#### The task:
This task calls for copying every line in the data below that contains the word "مدارس".

[Records from a dataset]
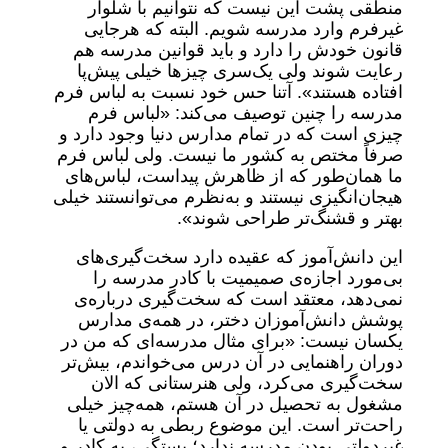
منطقی پشت این نیست که نتوانیم با شلوار
غیرفرم وارد مدرسه شویم. البته که هرجایی
قانون خودش را دارد و باید قوانین مدرسه هم
رعایت شوند ولی یک‌سری چیزها خیلی پیش‌پا
افتاده هستند». آتنا حس خود نسبت به لباس فرم
مدرسه را چنین توصیف می‌کند: «لباس فرم
چیزی است که در تمام مدارس دنیا وجود دارد و
صرفاً مختص به کشور ما نیست. ولی لباس‌ فرم
ما همان‌طور که از ظاهرش پیداست، لباس‌های
هیجان‌انگیزی نیستند و به‌نظرم می‌توانستند خیلی
بهتر و قشنگ‌تر طراحی شوند».
این دانش‌آموز که عقیده دارد سخت‌گیری‌های
بی‌مورد اجازه‌ی صمیمیت با کادر مدرسه را
نمی‌دهد، معتقد است که سخت‌گیری درباره‌ی
پوشش دانش‌آموزان دختر، در همه‌ی مدارس
یکسان نیست: «برای مثال مدرسه‌ای که من در
دوران راهنمایی در آن درس می‌خواندم، بیش‌تر
سخت‌گیری می‌کرد، ولی هنرستانی که الان
مشغول به تحصیل در آن هستم، همه‌چیز خیلی
راحت‌تر است. این موضوع ربطی به دولتی یا
غیردولتی بودن مدرسه ندارد؛ بستگی، به کادر و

#### Answer area:
چیزی است که در تمام مدارس دنیا وجود دارد و
پوشش دانش‌آموزان دختر، در همه‌ی مدارس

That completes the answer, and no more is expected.